One of the major factors that influences fat loss is the design of the cheese vat. With older open style cheese vats, fat levels in cheese whey could often be 0.3-0.5% but in modern enclosed vats with well-optimized systems, the whey fats can be potentially as low as 0.15% (representing <5-6% of total fat losses). Homogenization of milk (not widely used for cheesemaking) can reduce whey fats. This difference in fat loss between older and modern vats seems to be due to an improved cutting process in these modern systems. Routine testing of whey fats should be performed to monitor losses.

Why do we lose fat during the cutting step? Fat particles are very large compared to the other components in milk and they are just physically trapped within the initial rennet-induced network. These fat particles can be similar in size to the pores in the network. During the cutting process, the blades/knives expose pores/gaps on the newly cut gel surfaces and some of the fat particles fall out of the pores and are lost in the whey.

Making a clean cut (not tearing the gel and causing more damage) and allowing the initial gel surface in these curd particles to “heal” (the outer layer to shrink and strengthen as it rapidly loses moisture), are variables that can improve fat recoveries. Excessive agitation of these initial soft/weak curd particles causes more damage to the curd particles and therefore more losses of fat and casein (these small curd particles are called fines).

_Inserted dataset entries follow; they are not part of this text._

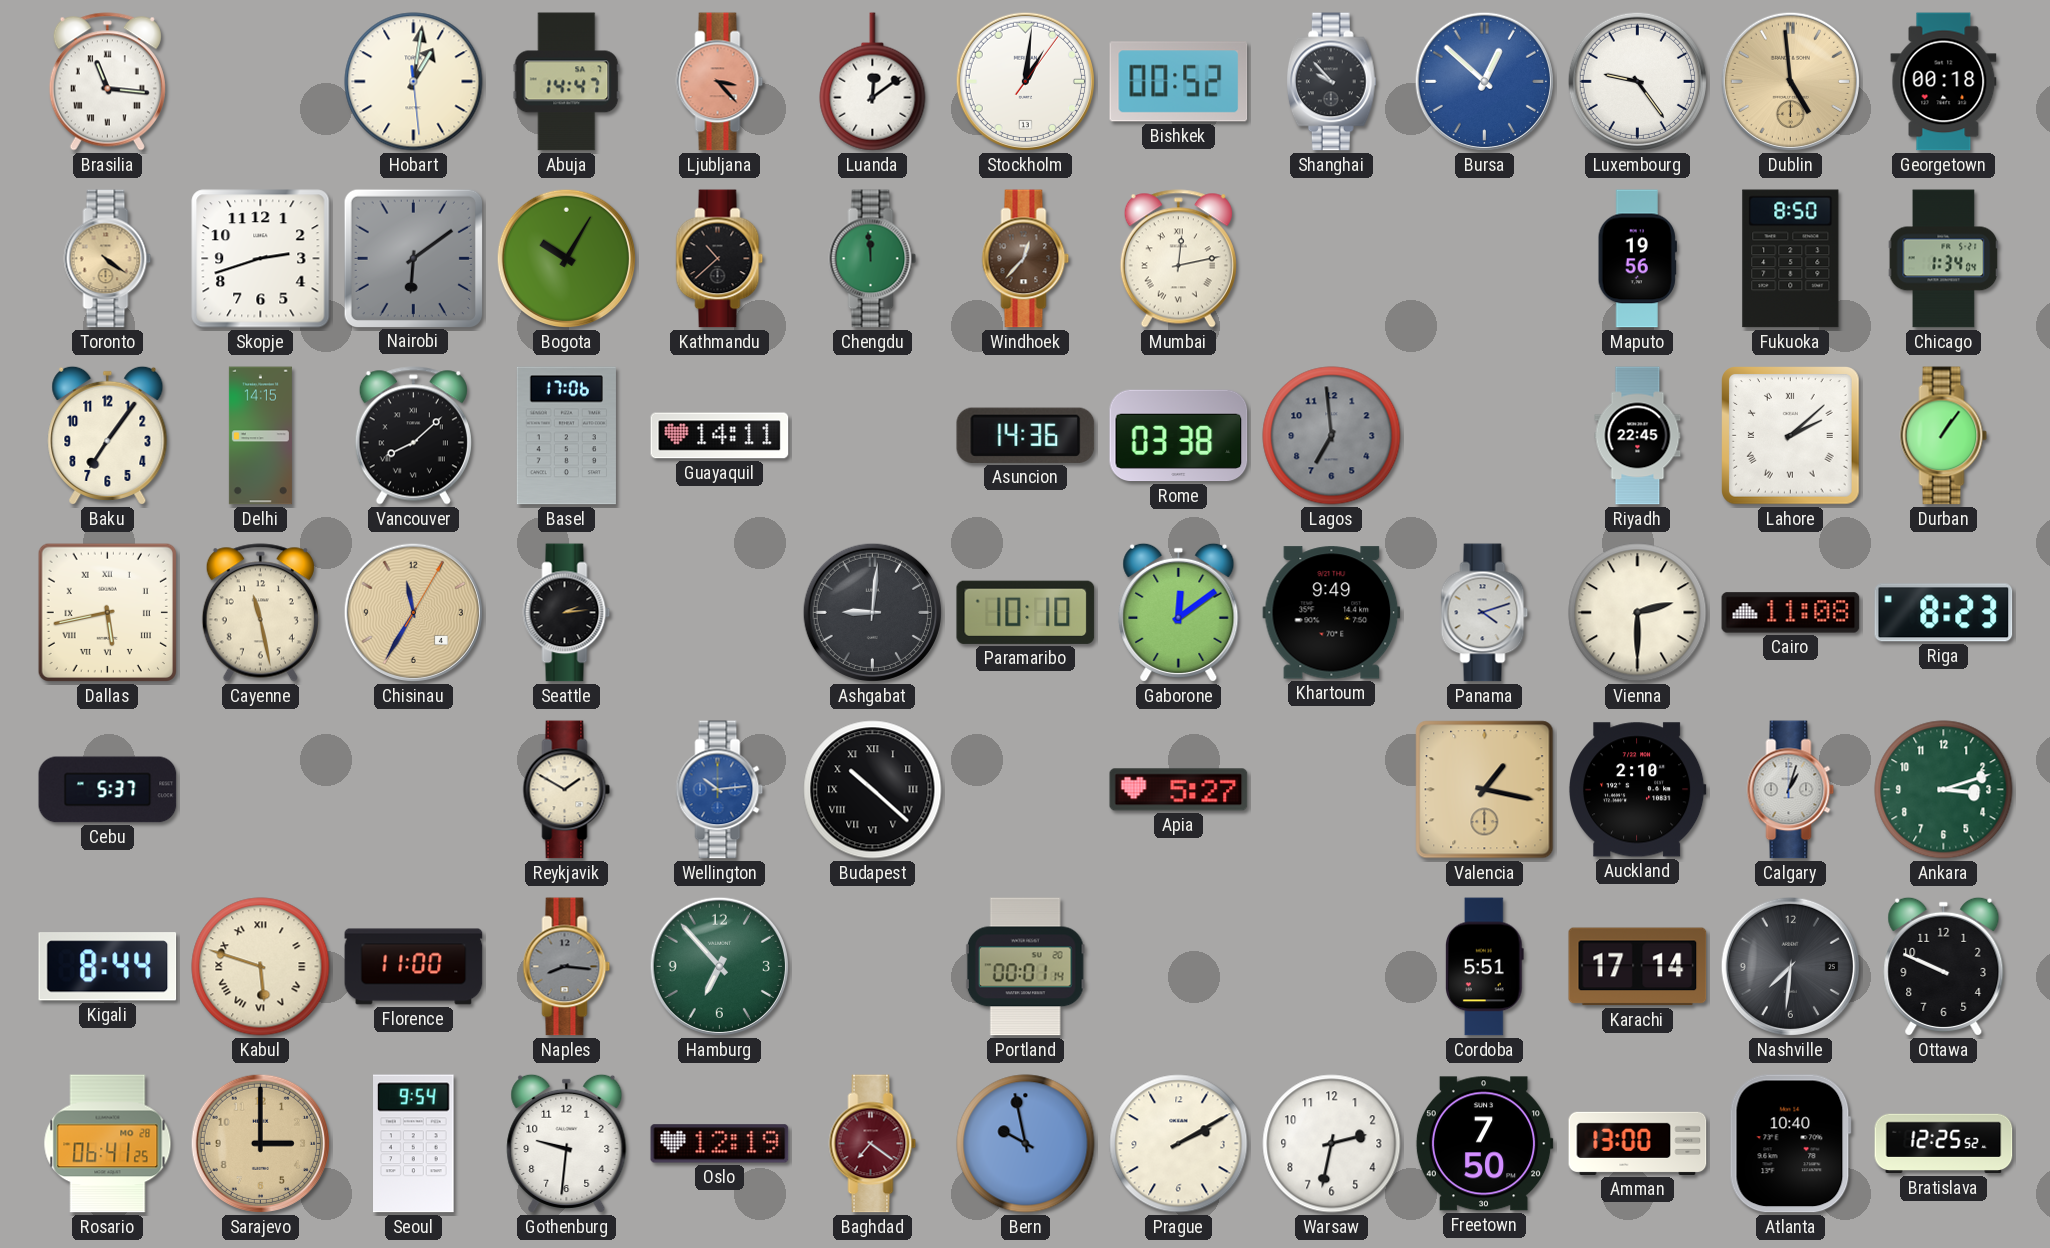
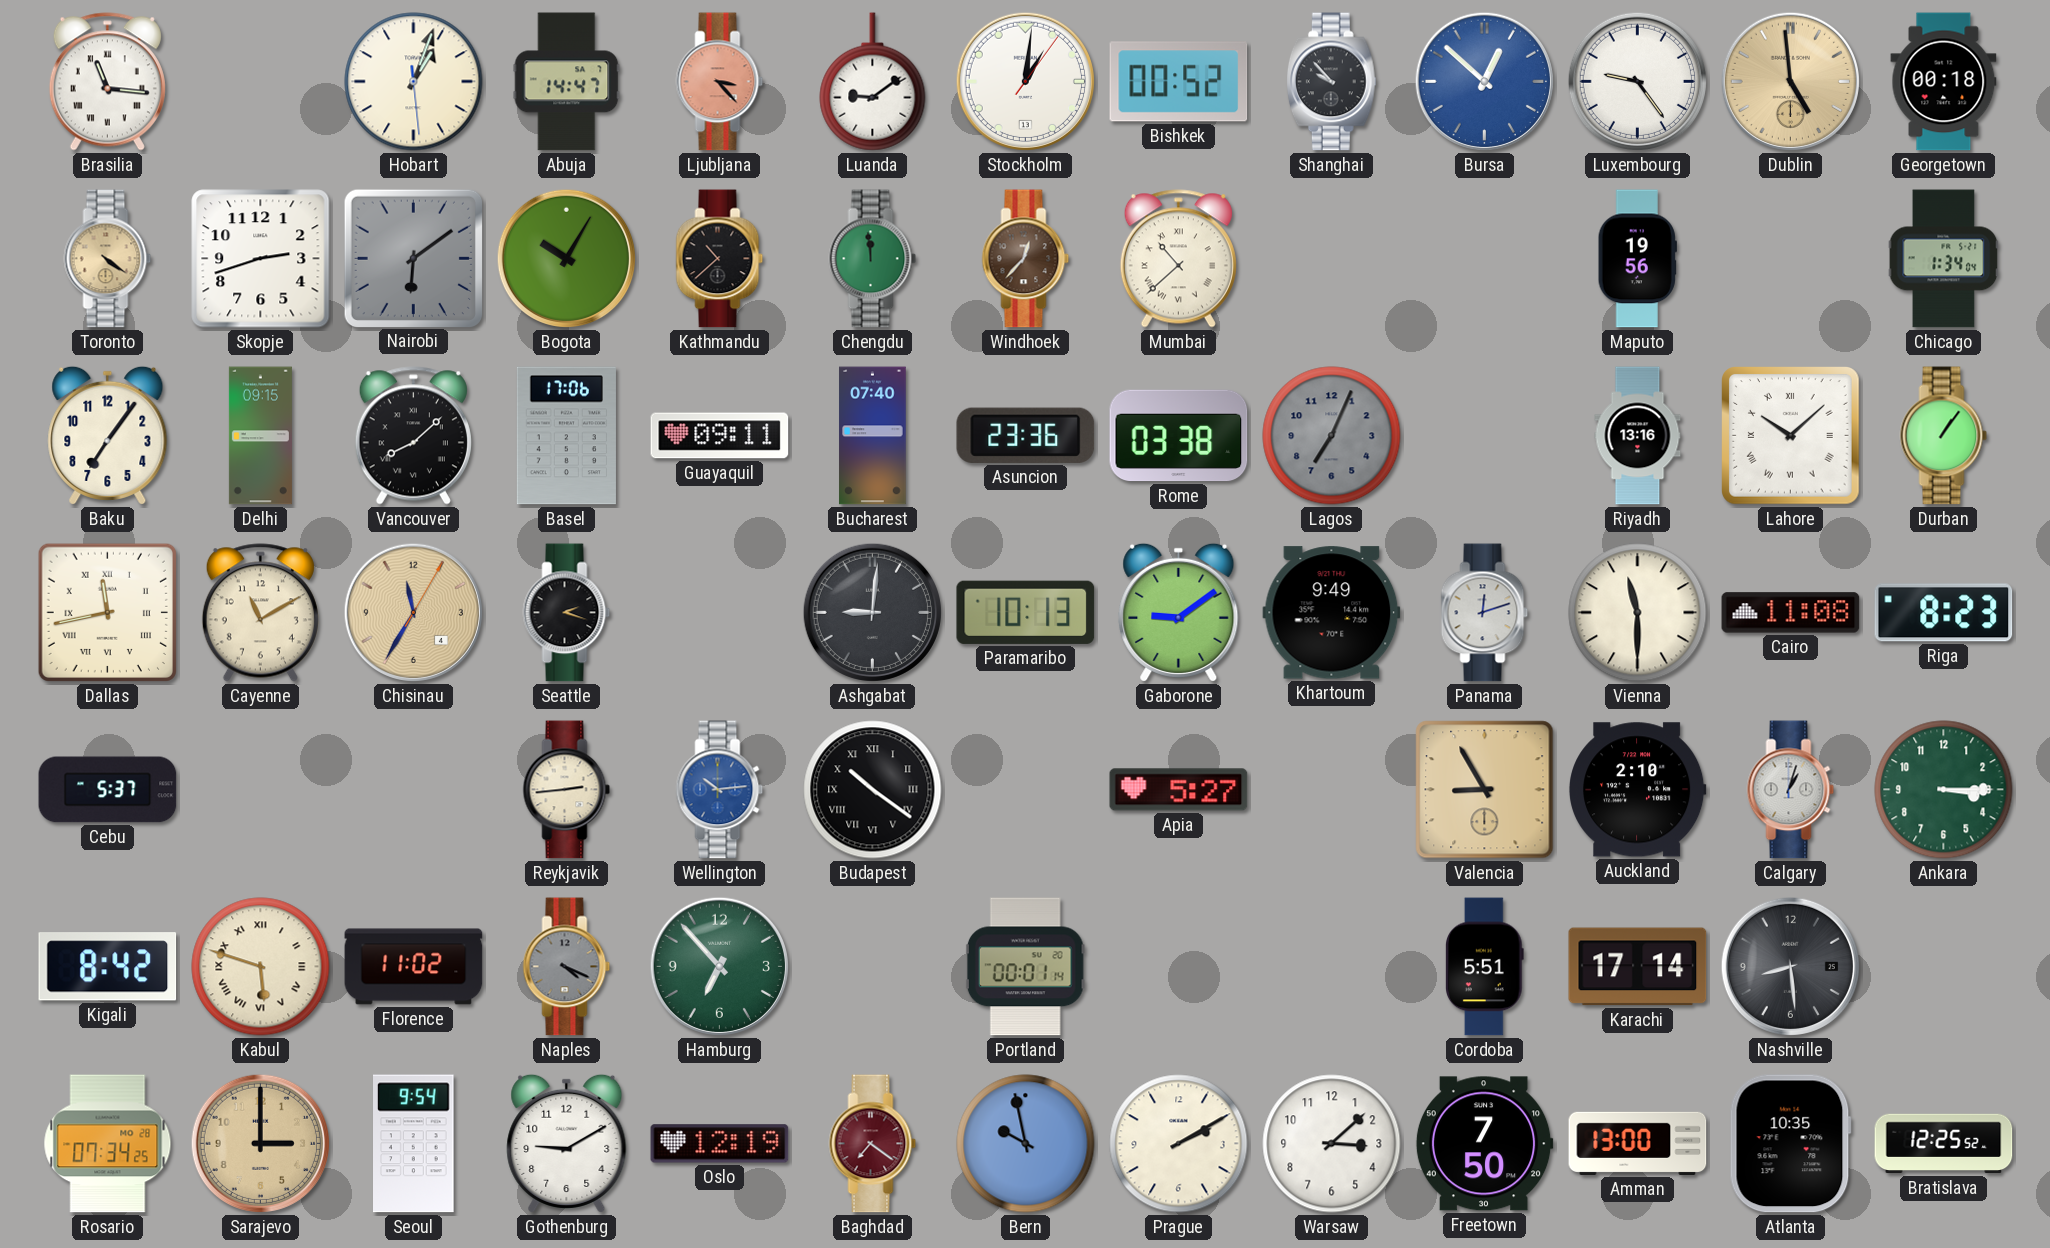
Hobart: 1:01 -> 1:03
Luanda: 12:09 -> 9:09
Mumbai: 12:13 -> 10:38
Fukuoka: 8:50 -> none
Delhi: 14:15 -> 09:15
Guayaquil: 14:11 -> 09:11
Bucharest: none -> 07:40
Asuncion: 14:36 -> 23:36
Lagos: 6:59 -> 7:04
Riyadh: 22:45 -> 13:16
Lahore: 2:08 -> 10:08
Dallas: 5:43 -> 11:43
Cayenne: 11:28 -> 11:10
Seattle: 2:14 -> 2:18
Paramaribo: 10:10 -> 10:13
Gaborone: 12:09 -> 9:09
Panama: 4:12 -> 12:12
Vienna: 2:30 -> 11:30
Reykjavik: 1:50 -> 2:44
Budapest: 10:22 -> 10:21
Valencia: 1:17 -> 8:55
Ankara: 3:12 -> 3:15
Kigali: 8:44 -> 8:42
Florence: 11:00 -> 11:02
Naples: 8:16 -> 4:19
Nashville: 7:31 -> 8:29
Ottawa: 9:49 -> none
Rosario: 06:41 -> 07:34
Gothenburg: 9:31 -> 9:10
Warsaw: 2:32 -> 3:08
Atlanta: 10:40 -> 10:35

In recent years, many U.S. cheese plants have started to use concentrated milk (often increasing the total solids in milk by >5%). With an increase in the casein content of milk, the coagulation process is greatly impacted with a higher initial rate of gel firming. This results in a smaller window of opportunity for successfully completing the cutting process before the gel firms so much that cutting is hard to complete without tearing. When using higher solids cheese milk here at the Center for Dairy Research (CDR), we have found that we need to make several adjustments to the cheesemaking process. For example, reducing the coagulation temperature can slow down the initial rate of gel firming, which could provide a larger time window for completing proper cutting.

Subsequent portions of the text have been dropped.